Data items

● ● ● ● ● ● ●

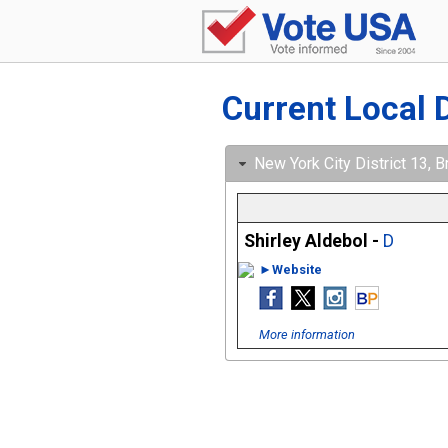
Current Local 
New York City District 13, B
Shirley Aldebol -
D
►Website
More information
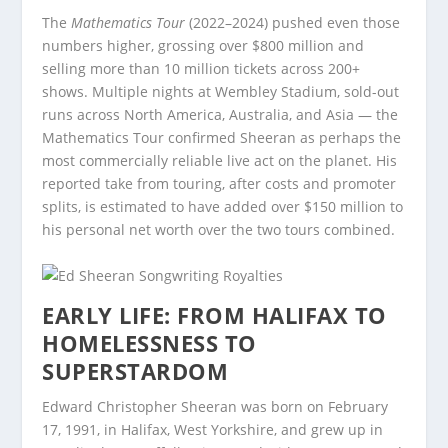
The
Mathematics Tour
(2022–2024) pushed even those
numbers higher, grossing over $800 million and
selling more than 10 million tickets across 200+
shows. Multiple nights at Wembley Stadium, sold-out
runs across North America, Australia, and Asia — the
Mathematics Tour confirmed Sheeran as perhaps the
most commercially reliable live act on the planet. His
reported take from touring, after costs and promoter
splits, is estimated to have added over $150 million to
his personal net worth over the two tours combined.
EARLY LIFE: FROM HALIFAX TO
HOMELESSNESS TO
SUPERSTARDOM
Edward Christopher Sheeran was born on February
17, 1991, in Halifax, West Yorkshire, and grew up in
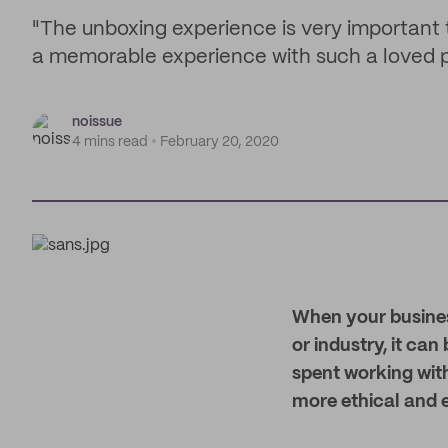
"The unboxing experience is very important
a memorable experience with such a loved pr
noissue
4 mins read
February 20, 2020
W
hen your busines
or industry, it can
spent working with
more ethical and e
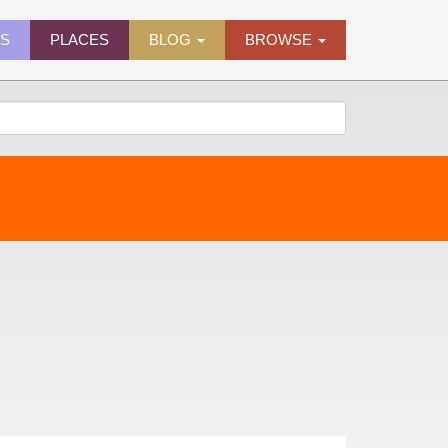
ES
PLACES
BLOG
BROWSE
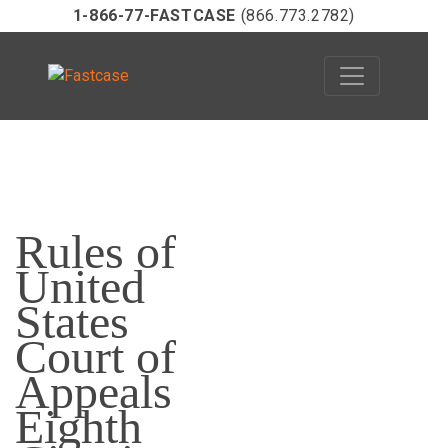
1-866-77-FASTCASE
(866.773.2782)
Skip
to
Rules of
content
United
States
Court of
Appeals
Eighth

● ● ● ● ● ● ●

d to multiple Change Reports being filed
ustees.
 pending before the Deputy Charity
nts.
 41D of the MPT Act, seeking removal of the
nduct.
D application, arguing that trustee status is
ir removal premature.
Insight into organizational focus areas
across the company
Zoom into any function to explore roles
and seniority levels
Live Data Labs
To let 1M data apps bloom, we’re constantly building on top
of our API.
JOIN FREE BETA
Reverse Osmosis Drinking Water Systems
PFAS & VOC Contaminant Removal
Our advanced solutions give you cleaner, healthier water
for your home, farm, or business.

● ● ● ● ● ● ●

* About this exercise:
Going through the entries above, show each line that contains "Sheeran".

* Exercise answer:
Mathematics Tour confirmed Sheeran as perhaps the
Edward Christopher Sheeran was born on February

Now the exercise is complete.